What is a Type II report?

Governed by: ISAE 3402.8(f)

A Type II report under ISAE 3402 covers three things: whether the service organization's description fairly presents the system, whether controls are suitably designed, and whether those controls operated effectively throughout a specified period. The critical difference from a Type I report is the third element — it tests whether controls did work, not just whether they could work.

ISA 402.12 allows the user auditor to reduce the assessed risk of material misstatement when a Type II report provides positive evidence of operating effectiveness. This is the evidence that supports controls reliance in the user entity's audit.

ISAE 3402.41 requires the report to specify the period covered. ISAE 3402.42 requires the service auditor to describe any exceptions identified during testing. Exceptions do not automatically disqualify the report — the user auditor evaluates their significance in the context of their own audit assertions.

Key Takeaways

  • Tests both design and operating effectiveness over a defined period.
  • Provides evidence user auditors need to reduce substantive testing under ISA 402.
  • Report period must align with (or substantially overlap) the user entity's reporting period.
  • Exceptions do not automatically disqualify reliance, but the user auditor must evaluate them.

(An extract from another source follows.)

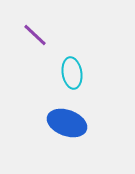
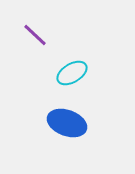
cyan ellipse: rotated 68 degrees clockwise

Worked example: Kilkenny Fund Services Ltd

Client: Irish fund administration company, €890M AUM, administering 22 UCITS funds.

Kilkenny's Type II report covers January to December 2024, with six control objective areas: NAV calculation, investor transactions, cash reconciliation, transfer agency, regulatory reporting, and IT general controls. The service auditor tests 52 controls across these areas.

Two exceptions are identified. First, a late cash reconciliation sign-off in March — the reconciliation was prepared on time but the reviewer signed off three days late. Second, a terminated employee's system access remained active for 11 days in August before being revoked.

A user auditor evaluating this report considers the impact of each exception on their audit assertions. The late sign-off is assessed as immaterial — the reconciliation itself was completed and no errors were identified. For the access revocation delay, the user auditor reviews the activity log for the 11-day window and confirms no transactions were processed using that account. Reliance on 50 of 52 controls is maintained, with additional substantive procedures applied to cash reconciliation for March and access management for August.

What reviewers get wrong

  • Insufficient period coverage analysis: User auditors accept the report without checking whether the period covered is sufficient. ISA 402.12(b) requires the user auditor to address the gap period — the time between the end of the Type II report period and the user entity's year-end.
  • Evaluating exceptions in isolation: The FRC noted that user auditors evaluate individual exceptions without considering whether they indicate broader control environment weaknesses. ISA 402.A31 requires the user auditor to consider the pattern, not just the individual finding.

Type II vs Type I

Dimension Type II report Type I report
Coverage period Over a specified period At a specific date
Testing scope Design + operating effectiveness Design only
Evidence for user auditor Sufficient for controls reliance Supports understanding only
Exception reporting Includes tests and exceptions No effectiveness testing

Key standard references

  • ISAE 3402.8(f): Defines the Type II report as covering description, design, and operating effectiveness over a specified period.
  • ISA 402.12: User auditor can reduce assessed risk when Type II provides positive evidence of operating effectiveness.
  • ISAE 3402.41: Report must specify the period covered.
  • ISAE 3402.42: Service auditor must describe exceptions identified during testing.
  • ISA 402.12(b): Gap period between report end and user entity year-end must be addressed.

Related terms

Related reading

Frequently asked questions

Do exceptions in a Type II report mean you cannot rely on it?

No. The user auditor evaluates whether each exception affects the specific control objectives relevant to their audit assertions and whether compensating controls exist. A single exception does not invalidate the report.

What if the Type II report period does not cover the user entity's full year?

ISA 402.12(b) requires the user auditor to obtain evidence about controls during the gap period through inquiry, observation, or targeted testing of transactions processed after the report ended.